Guyana is the case that resists easy explanation. It is among the fastest-growing economies on the planet, its oil fund has taken in roughly nine billion dollars since 2020, and its citizens still need a Schengen visa to visit Spain.
Meanwhile Dominica and Grenada, whose economies are a fraction of the size, do not. Whatever the exempt list measures, it is not current economic weight.
There is a small irony in the pairing too. Guyana’s president was in St Lucia last week asking the diaspora to fund infrastructure at home, in a country whose citizens can fly to Madrid without asking anyone’s permission, while his own cannot.
The change that is actually coming
Here is the part that will matter to every traveller on the list, and it lands within months. From the final quarter of this year, the European Travel Information and Authorisation System becomes operational.
ETIAS is not a visa. It is an online pre-clearance that every visa-exempt visitor must obtain before flying, processed automatically in most cases and valid for multiple trips over several years.
The practical effect is that being on the exempt list stops meaning “turn up with a passport” and starts meaning “fill in a form online first”. Americans, Britons, Brazilians and the nine Caribbean states named this week all land in the same new queue.
So the announcement arrives at an odd moment. Spain has publicised a privilege in the same year the privilege acquires an extra step.
What visa-free does not mean
Travellers from the nine still face conditions at the border. A passport valid at least three months beyond the planned departure and issued within the last ten years, proof of accommodation or a return flight, and evidence of funds.

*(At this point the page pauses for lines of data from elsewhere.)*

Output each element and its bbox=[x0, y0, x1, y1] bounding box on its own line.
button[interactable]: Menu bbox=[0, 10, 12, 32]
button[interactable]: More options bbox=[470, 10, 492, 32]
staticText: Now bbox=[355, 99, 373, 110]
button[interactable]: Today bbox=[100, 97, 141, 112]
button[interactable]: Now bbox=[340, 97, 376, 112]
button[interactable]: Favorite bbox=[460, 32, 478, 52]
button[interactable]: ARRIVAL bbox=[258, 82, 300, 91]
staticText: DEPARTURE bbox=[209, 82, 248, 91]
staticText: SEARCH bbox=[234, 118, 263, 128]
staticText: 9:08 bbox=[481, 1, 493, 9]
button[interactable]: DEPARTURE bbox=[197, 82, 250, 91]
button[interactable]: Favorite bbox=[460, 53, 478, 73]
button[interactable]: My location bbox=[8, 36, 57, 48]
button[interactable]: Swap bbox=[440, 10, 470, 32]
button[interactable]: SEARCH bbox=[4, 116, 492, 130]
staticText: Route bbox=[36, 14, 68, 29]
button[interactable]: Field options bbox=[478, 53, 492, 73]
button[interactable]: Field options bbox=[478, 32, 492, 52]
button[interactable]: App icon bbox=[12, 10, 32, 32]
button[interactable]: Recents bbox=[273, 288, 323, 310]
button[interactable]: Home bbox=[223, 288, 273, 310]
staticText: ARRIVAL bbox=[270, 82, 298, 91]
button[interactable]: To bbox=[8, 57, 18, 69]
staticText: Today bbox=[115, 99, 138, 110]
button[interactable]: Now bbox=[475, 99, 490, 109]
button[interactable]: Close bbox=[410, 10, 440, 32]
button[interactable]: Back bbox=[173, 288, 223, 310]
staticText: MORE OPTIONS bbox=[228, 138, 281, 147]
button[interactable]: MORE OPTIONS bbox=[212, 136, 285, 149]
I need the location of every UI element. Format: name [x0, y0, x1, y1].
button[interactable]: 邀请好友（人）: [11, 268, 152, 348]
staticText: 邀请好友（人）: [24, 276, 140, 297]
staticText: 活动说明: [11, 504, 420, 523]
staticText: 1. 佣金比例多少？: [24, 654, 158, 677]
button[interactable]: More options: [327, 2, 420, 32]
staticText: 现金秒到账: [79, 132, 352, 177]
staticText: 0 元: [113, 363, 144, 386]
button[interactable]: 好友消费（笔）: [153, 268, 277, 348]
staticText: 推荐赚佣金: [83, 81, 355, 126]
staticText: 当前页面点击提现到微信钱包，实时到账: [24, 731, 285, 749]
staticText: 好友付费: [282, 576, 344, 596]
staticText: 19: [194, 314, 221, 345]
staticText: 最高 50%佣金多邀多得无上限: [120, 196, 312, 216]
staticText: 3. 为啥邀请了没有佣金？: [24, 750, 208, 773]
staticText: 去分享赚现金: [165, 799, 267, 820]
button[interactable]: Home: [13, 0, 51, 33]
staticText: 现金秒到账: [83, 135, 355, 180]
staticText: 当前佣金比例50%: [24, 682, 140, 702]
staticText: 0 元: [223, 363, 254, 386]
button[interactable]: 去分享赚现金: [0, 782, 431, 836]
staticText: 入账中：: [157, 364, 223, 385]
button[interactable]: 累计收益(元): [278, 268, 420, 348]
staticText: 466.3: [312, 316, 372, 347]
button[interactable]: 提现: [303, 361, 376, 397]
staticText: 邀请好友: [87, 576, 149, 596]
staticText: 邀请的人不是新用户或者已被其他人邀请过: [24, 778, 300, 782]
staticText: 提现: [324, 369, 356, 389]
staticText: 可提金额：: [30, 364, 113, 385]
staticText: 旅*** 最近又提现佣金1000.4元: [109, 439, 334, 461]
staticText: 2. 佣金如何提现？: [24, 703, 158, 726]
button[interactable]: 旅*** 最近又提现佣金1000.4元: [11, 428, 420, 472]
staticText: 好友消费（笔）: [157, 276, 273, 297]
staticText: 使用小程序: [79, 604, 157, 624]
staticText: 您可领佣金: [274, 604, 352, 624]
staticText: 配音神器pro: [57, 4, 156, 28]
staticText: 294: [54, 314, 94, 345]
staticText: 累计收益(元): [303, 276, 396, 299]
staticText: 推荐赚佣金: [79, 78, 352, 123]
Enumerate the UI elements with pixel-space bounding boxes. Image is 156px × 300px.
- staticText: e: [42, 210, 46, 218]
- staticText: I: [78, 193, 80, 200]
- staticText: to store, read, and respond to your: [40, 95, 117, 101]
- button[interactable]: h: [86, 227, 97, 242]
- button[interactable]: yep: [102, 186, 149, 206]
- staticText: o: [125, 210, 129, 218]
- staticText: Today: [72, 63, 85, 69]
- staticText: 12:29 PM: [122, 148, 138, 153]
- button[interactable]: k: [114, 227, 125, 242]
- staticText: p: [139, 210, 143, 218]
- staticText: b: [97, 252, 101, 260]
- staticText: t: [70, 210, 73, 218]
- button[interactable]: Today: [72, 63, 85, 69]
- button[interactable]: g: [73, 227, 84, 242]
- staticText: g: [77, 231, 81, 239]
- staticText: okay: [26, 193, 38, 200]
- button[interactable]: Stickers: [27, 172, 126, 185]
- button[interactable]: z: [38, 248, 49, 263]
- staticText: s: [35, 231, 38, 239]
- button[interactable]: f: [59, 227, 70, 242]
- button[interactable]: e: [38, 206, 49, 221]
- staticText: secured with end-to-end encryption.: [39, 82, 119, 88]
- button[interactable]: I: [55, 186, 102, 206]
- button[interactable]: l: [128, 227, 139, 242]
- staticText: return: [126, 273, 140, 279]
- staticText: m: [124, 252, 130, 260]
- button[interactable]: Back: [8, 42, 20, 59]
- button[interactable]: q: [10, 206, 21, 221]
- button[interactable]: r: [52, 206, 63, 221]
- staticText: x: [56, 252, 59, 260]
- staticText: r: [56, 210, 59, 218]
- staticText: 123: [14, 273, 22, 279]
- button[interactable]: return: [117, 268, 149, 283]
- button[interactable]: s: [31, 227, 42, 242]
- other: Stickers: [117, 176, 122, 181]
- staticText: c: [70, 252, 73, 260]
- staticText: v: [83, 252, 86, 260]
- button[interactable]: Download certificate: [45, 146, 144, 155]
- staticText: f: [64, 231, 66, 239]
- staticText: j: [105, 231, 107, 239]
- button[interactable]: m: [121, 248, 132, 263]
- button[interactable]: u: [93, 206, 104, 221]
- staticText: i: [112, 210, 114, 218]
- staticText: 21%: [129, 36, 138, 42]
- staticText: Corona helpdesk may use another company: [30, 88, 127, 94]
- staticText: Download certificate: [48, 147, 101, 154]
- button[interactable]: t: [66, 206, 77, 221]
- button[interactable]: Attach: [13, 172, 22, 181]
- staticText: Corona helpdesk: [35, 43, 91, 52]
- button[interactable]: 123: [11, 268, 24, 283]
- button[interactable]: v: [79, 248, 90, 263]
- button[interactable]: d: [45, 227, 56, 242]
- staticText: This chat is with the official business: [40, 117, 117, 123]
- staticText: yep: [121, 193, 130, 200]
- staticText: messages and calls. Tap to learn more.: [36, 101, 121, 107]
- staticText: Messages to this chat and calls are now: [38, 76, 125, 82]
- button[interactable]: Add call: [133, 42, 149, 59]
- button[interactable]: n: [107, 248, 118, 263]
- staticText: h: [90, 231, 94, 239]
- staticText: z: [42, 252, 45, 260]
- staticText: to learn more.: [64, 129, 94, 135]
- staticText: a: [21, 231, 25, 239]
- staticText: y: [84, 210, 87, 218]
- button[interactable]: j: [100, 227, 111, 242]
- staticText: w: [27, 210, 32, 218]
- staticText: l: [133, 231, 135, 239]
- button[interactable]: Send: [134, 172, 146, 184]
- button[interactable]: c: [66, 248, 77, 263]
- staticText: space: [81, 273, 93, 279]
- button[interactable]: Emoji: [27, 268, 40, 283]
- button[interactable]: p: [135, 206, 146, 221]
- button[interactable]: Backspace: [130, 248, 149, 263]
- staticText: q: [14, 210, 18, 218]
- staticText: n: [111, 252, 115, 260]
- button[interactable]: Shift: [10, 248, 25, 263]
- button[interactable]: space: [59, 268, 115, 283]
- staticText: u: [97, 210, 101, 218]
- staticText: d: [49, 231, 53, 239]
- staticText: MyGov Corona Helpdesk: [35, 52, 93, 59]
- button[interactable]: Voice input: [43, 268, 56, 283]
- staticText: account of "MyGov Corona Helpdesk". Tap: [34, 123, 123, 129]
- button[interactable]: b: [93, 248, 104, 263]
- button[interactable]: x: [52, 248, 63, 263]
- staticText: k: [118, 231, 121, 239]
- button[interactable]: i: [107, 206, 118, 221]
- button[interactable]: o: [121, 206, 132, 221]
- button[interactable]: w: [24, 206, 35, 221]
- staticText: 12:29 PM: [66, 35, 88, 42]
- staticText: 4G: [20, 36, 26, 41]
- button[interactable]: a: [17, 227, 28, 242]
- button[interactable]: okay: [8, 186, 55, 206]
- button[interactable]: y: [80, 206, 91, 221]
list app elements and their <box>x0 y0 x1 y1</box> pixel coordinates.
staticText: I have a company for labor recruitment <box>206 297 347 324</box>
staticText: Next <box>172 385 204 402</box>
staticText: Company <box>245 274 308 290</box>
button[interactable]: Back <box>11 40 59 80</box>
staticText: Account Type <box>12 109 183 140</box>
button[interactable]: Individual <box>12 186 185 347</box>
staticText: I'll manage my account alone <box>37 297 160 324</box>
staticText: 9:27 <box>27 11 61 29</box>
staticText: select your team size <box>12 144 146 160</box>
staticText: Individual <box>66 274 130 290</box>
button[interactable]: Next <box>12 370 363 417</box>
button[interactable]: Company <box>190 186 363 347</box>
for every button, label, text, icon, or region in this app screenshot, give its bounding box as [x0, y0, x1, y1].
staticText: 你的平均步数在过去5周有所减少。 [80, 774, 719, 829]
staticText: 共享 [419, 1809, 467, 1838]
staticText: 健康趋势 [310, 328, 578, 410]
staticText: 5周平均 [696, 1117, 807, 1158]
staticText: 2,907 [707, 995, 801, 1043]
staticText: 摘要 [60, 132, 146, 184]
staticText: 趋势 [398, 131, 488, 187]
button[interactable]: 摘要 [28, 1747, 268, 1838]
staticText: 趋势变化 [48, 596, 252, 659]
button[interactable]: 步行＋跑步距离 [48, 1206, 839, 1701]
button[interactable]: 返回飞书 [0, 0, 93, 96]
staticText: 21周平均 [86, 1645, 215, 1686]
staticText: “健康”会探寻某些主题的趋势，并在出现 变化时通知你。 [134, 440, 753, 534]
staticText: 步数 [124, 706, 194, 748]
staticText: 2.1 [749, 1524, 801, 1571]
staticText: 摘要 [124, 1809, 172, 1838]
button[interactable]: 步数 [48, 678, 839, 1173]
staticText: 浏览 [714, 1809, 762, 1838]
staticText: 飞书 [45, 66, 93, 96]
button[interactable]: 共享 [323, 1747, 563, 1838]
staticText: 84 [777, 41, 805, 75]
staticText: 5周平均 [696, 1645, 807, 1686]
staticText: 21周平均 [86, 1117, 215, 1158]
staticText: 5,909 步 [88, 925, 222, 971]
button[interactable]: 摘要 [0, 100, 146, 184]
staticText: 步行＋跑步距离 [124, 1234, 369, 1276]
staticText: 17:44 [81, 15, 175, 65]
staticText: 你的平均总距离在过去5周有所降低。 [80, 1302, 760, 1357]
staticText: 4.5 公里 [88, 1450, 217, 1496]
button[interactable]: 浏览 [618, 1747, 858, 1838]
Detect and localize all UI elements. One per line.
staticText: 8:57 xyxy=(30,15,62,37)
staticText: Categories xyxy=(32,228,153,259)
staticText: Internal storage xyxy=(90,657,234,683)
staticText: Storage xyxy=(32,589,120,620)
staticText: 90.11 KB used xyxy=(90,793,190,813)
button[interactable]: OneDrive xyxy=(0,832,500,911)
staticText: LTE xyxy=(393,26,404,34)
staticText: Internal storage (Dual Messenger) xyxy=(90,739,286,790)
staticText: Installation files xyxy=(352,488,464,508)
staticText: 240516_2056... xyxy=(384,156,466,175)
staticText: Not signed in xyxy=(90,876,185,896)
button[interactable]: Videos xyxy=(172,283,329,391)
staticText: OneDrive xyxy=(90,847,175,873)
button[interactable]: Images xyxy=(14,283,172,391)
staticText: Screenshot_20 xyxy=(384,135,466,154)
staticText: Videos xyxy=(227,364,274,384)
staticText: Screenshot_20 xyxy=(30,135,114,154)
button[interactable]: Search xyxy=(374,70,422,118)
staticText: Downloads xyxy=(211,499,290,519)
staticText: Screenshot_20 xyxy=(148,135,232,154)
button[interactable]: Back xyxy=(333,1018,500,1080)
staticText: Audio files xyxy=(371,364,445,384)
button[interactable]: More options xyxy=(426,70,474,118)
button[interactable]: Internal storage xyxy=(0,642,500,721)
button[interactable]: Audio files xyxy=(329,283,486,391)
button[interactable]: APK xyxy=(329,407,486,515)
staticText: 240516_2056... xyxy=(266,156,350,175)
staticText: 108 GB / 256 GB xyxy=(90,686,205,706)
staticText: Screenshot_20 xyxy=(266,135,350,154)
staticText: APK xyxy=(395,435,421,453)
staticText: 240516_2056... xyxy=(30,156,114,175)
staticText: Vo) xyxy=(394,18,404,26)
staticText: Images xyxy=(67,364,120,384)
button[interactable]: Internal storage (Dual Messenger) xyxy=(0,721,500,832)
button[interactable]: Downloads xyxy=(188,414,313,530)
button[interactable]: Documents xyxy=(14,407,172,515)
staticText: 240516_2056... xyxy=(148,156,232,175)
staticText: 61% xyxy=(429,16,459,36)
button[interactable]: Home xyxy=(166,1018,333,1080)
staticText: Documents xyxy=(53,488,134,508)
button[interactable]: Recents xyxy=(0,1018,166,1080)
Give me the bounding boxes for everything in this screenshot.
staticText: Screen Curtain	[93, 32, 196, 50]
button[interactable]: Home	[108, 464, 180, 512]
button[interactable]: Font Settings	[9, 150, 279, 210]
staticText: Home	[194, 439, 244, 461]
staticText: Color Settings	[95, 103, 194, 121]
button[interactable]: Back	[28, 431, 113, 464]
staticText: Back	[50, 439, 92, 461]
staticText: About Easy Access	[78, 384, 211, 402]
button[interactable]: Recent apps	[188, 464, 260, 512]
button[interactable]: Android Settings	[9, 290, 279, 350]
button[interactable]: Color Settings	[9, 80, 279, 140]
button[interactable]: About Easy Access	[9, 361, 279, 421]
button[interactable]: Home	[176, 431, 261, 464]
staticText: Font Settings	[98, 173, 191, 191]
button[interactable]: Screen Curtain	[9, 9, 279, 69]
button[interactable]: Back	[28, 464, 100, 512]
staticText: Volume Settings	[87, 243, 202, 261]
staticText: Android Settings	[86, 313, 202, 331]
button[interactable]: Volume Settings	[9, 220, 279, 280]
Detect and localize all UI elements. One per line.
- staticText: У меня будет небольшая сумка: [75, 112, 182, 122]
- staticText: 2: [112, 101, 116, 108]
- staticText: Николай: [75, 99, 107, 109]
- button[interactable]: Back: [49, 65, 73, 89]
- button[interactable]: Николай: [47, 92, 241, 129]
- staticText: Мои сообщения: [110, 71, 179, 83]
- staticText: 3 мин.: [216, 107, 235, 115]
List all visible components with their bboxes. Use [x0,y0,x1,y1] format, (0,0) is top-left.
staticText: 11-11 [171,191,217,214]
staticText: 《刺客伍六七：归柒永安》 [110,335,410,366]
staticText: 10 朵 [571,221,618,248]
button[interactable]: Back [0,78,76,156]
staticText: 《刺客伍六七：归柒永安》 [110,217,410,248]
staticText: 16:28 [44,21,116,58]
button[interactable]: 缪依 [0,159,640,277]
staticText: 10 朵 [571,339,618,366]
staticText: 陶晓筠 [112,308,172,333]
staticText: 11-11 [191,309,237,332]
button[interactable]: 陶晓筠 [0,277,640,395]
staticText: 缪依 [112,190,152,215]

The exemption covers tourism, family visits and business meetings. It does not permit work, and the ninety-day ceiling is counted across the whole Schengen zone rather than per country.
There is a reciprocal element built into EU visa policy that rarely gets mentioned. The same visa-free regime applies to European citizens travelling the other way, which for nine Caribbean tourism economies is the half of the arrangement that pays.
That timing is not nothing. The Caribbean is heading for roughly thirty-five million overnight arrivals this year, and demand from Latin American markets has been growing at double-digit rates.
Which Caribbean countries can enter Spain without a visa?
Antigua and Barbuda, The Bahamas, Barbados, Dominica, Grenada, St Kitts and Nevis, St Lucia, St Vincent and the Grenadines, and Trinidad and Tobago. Their citizens may stay up to 90 days in any 180-day period across the Schengen Area on an ordinary passport.
Is this a new Spain Caribbean visa policy?
Not exactly, because Schengen visa requirements are set by EU regulation rather than by individual member states, and these nine countries already appeared on the exempt list. What is new is the ministry publishing the consolidated list of 60 nations.
Will anything change later this year?
Yes, because ETIAS starts operating in the last quarter of 2026 and will require every visa-exempt traveller to obtain online authorisation before departure. It is a pre-screening step rather than a visa, but it removes the turn-up-with-a-passport simplicity the exemption used to offer.